Beach House's "Forever Still"




Concert films are a funny thing. I'd always choose seeing a live band over not seeing a live band, and in some instances - well, many instances - they actually work in my favour seeing as quite literally I wasn't around (alive) for so many of the best live shows and most historically significant music events. But, today in a city like Toronto, chances are I'll be presented with more opportunities than I can count to actually go and see most contemporary or classic artists for myself - meaning there's rarely a need for me to lust over packaged concert footage from the confines of my living room.

Except this morning. Except when one of my generation's most mystical rock bands took a handful of their latest album's tunes and performed them alongside a Texas midnight and sunrise on deserted, dusty plains for  27 brilliant minutes. In collaboration with Pitchfork - a journalistic source I tend to dismiss, but an online broadcast platform that sometimes surprises me - indie dream rockers Beach House staged performances from their acclaimed album Bloom on a vast Southern landscape over the course of three nights. The songs, already intoxicating lullabies that haunt and sparkle by way of Victoria Legrand's husky croon and Alex Scully's gleaming chords, are perfect representations of the cinematically breathtaking backdrop throughout the 27-minute video; shots of a caped Legrand and her band mates perched on a cliff at dawn, driving down a stormy, lightning-painted highway and swinging into "The Hours" in the middle of the night, as mere silhouettes blackened in front of an army of parked cars and their headlights.

With an elongated, countryside Blogotheque feel, Legrand attributes the unusual filming locations and concept to inspiration from Pink Floyd's Live at Pompeii, when the famed prog-rockers performed audience-less from within the ancient Roman amphitheatre. The desolate, spooky tone of Texas' dark-skied setting paired with Bloom's free flowing, melodic anthems - as well as the minimal amount of footage - achieves the exact "concert" film endurance that some of the greatest have.
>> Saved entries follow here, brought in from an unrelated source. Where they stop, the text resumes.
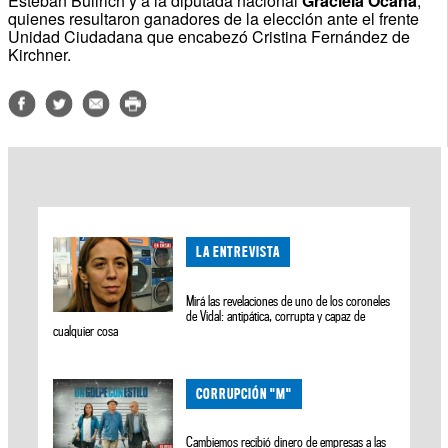
Esteban Bullrich y a la diputada nacional
Graciela Ocaña
,
quienes resultaron ganadores de la elección ante el frente
Unidad Ciudadana que encabezó Cristina Fernández de
Kirchner.
LA ENTREVISTA
Mirá las revelaciones de uno de los coroneles
de Vidal: antipática, corrupta y capaz de
cualquier cosa
CORRUPCIÓN "M"
Cambiemos recibió dinero de empresas a las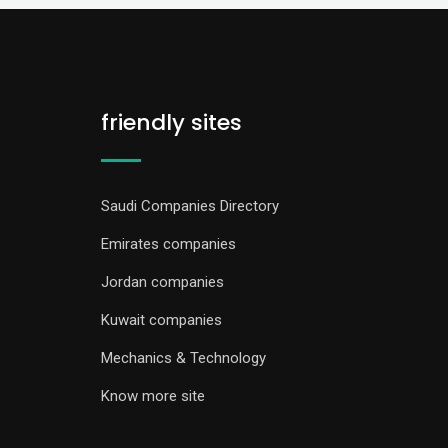
friendly sites
Saudi Companies Directory
Emirates companies
Jordan companies
Kuwait companies
Mechanics & Technology
Know more site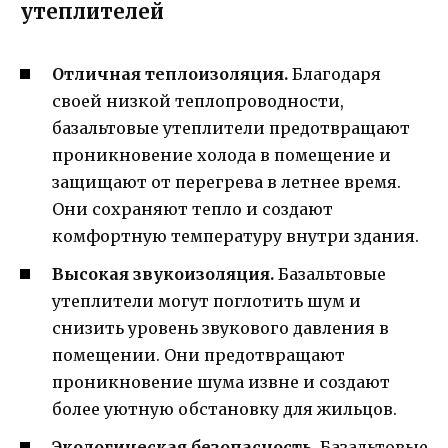
утеплителей
Отличная теплоизоляция.
Благодаря
своей низкой теплопроводности,
базальтовые утеплители предотвращают
проникновение холода в помещение и
защищают от перегрева в летнее время.
Они сохраняют тепло и создают
комфортную температуру внутри здания.
Высокая звукоизоляция.
Базальтовые
утеплители могут поглотить шум и
снизить уровень звукового давления в
помещении. Они предотвращают
проникновение шума извне и создают
более уютную обстановку для жильцов.
Экологическая безопасность.
Базальтовые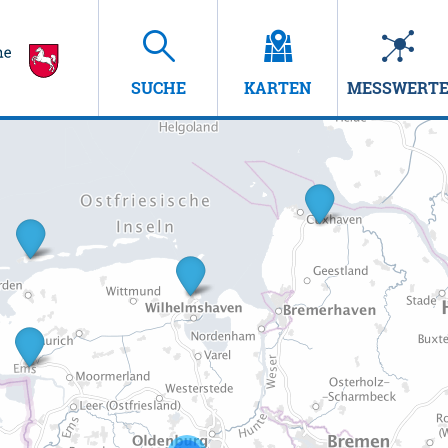
SUCHE
KARTEN
MESSWERT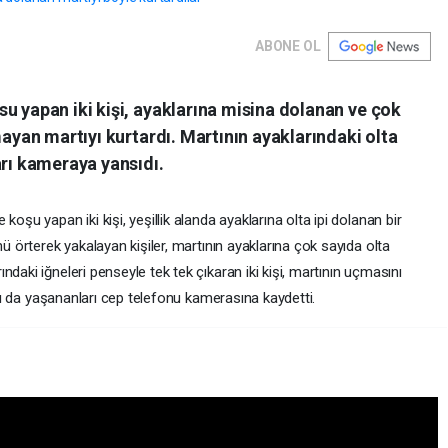
ABONE OL
u yapan iki kişi, ayaklarına misina dolanan ve çok
mayan martıyı kurtardı. Martının ayaklarındaki olta
arı kameraya yansıdı.
oşu yapan iki kişi, yeşillik alanda ayaklarına olta ipi dolanan bir
nü örterek yakalayan kişiler, martının ayaklarına çok sayıda olta
daki iğneleri penseyle tek tek çıkaran iki kişi, martının uçmasını
daşı da yaşananları cep telefonu kamerasına kaydetti.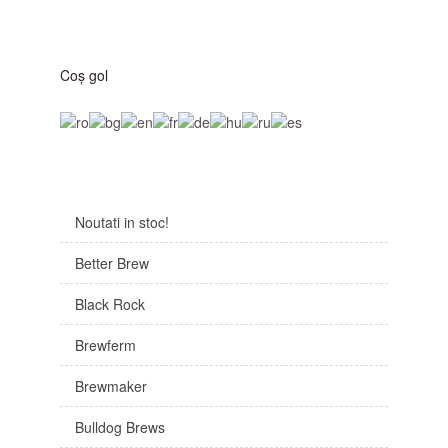
Coş gol
Noutati in stoc!
Better Brew
Black Rock
Brewferm
Brewmaker
Bulldog Brews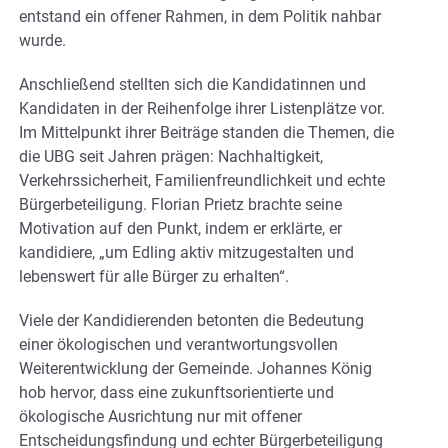
entstand ein offener Rahmen, in dem Politik nahbar
wurde.
Anschließend stellten sich die Kandidatinnen und
Kandidaten in der Reihenfolge ihrer Listenplätze vor.
Im Mittelpunkt ihrer Beiträge standen die Themen, die
die UBG seit Jahren prägen: Nachhaltigkeit,
Verkehrssicherheit, Familienfreundlichkeit und echte
Bürgerbeteiligung. Florian Prietz brachte seine
Motivation auf den Punkt, indem er erklärte, er
kandidiere, „um Edling aktiv mitzugestalten und
lebenswert für alle Bürger zu erhalten“.
Viele der Kandidierenden betonten die Bedeutung
einer ökologischen und verantwortungsvollen
Weiterentwicklung der Gemeinde. Johannes König
hob hervor, dass eine zukunftsorientierte und
ökologische Ausrichtung nur mit offener
Entscheidungsfindung und echter Bürgerbeteiligung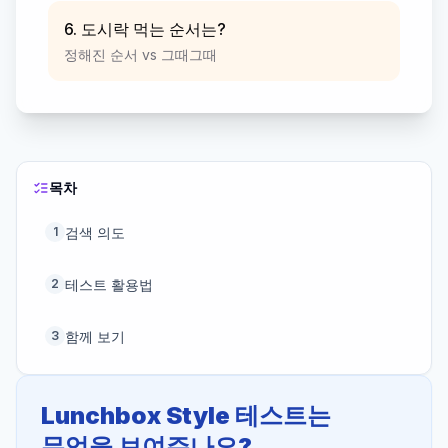
6. 도시락 먹는 순서는?
정해진 순서 vs 그때그때
목차
검색 의도
1
테스트 활용법
2
함께 보기
3
Lunchbox Style 테스트는
무엇을 보여주나요?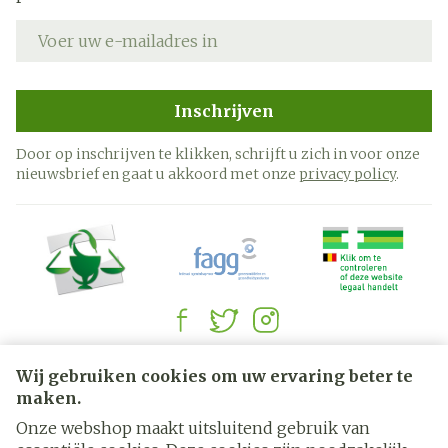
E-mail adres
Inschrijven
Door op inschrijven te klikken, schrijft u zich in voor onze
nieuwsbrief en gaat u akkoord met onze
privacy policy
.
Juridische links
Wij gebruiken cookies om uw ervaring beter te
maken.
Onze webshop maakt uitsluitend gebruik van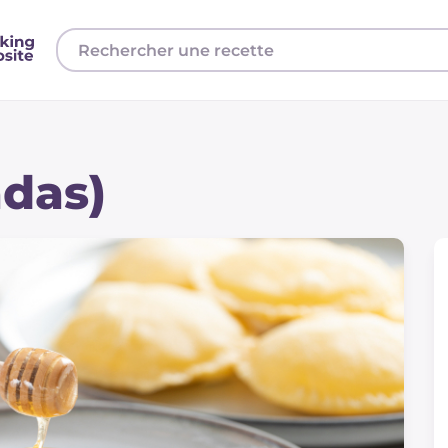
adas)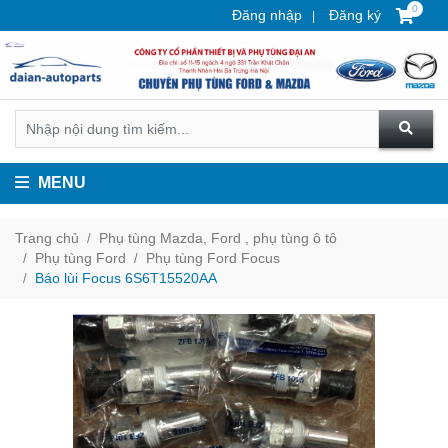
0
Đăng nhập
Đăng ký
MENU
Trang chủ
Phụ tùng Mazda, Ford , phụ tùng ô tô
Phụ tùng Ford
Phụ tùng Ford Focus
Báo lùi Focus 6S6T15520AA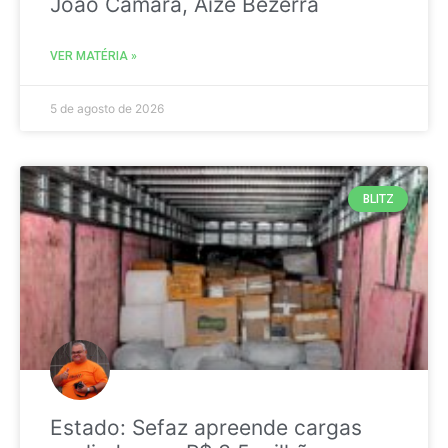
João Câmara, Aize Bezerra
VER MATÉRIA »
5 de agosto de 2026
BLITZ
Estado: Sefaz apreende cargas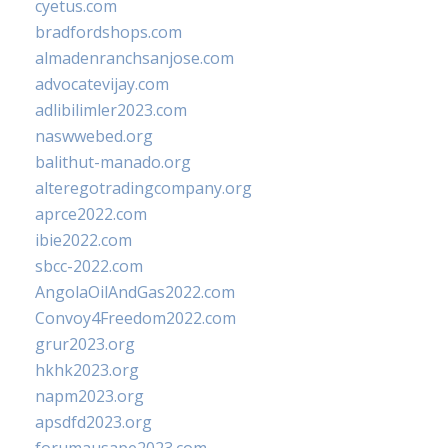
cyetus.com
bradfordshops.com
almadenranchsanjose.com
advocatevijay.com
adlibilimler2023.com
naswwebed.org
balithut-manado.org
alteregotradingcompany.org
aprce2022.com
ibie2022.com
sbcc-2022.com
AngolaOilAndGas2022.com
Convoy4Freedom2022.com
grur2023.org
hkhk2023.org
napm2023.org
apsdfd2023.org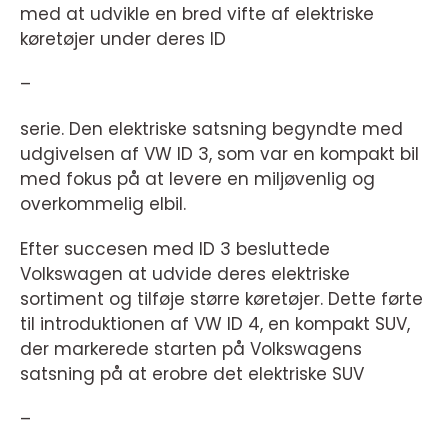
med at udvikle en bred vifte af elektriske
køretøjer under deres ID
–
serie. Den elektriske satsning begyndte med
udgivelsen af VW ID 3, som var en kompakt bil
med fokus på at levere en miljøvenlig og
overkommelig elbil.
Efter succesen med ID 3 besluttede
Volkswagen at udvide deres elektriske
sortiment og tilføje større køretøjer. Dette førte
til introduktionen af VW ID 4, en kompakt SUV,
der markerede starten på Volkswagens
satsning på at erobre det elektriske SUV
–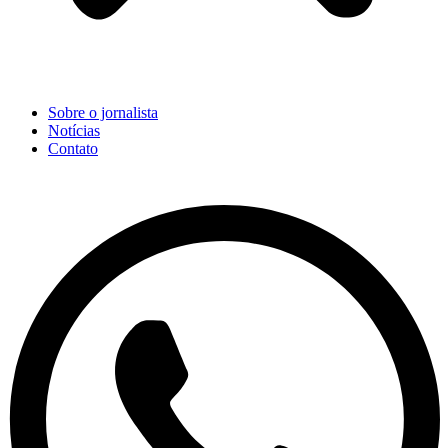
Sobre o jornalista
Notícias
Contato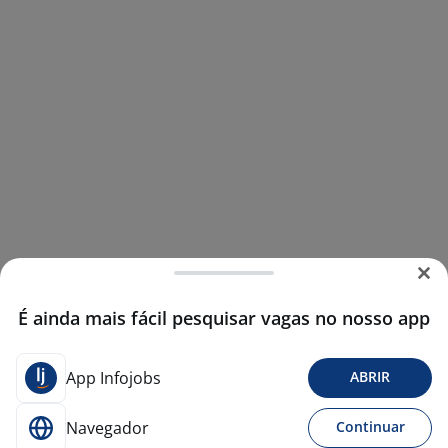
É ainda mais fácil pesquisar vagas no nosso app
App Infojobs
ABRIR
Navegador
Continuar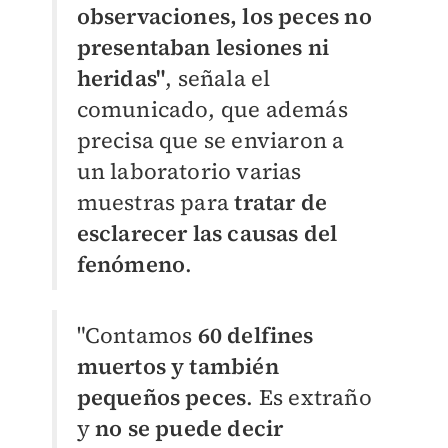
observaciones, los peces no
presentaban lesiones ni
heridas"
, señala el
comunicado, que además
precisa que se enviaron a
un laboratorio varias
muestras para
tratar de
esclarecer las causas del
fenómeno
.
"Contamos
60 delfines
muertos y también
pequeños peces
. Es extraño
y
no se puede decir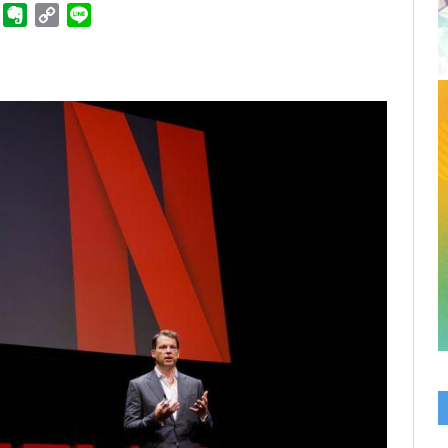
ger
Telegram
Evernote
Copy
Line
Link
On Forever Still, Victoria Legrand said:

Before releasing Bloom, we decided that we would only participate in “promotional” activities that we could control artistically and give substantial energy. We had previously been involved in too many live sessions, radio tapings, photo shoots, etc., where the outcome was far below our personal artistic standards. We also felt a need to distance ourselves from the “content” culture of the internet that rewards quantity over quality and shock over nuance.

...We wanted to perform in a non-typical setting without losing the spirit of our music. We felt the songs would resonate in a more majestic and spiritual landscap
e."

On Forever Still, I'd say the final full-bodied performance of "Irene" and its repeated howl summarizes the whole feature perfectly: it's a strange paradise.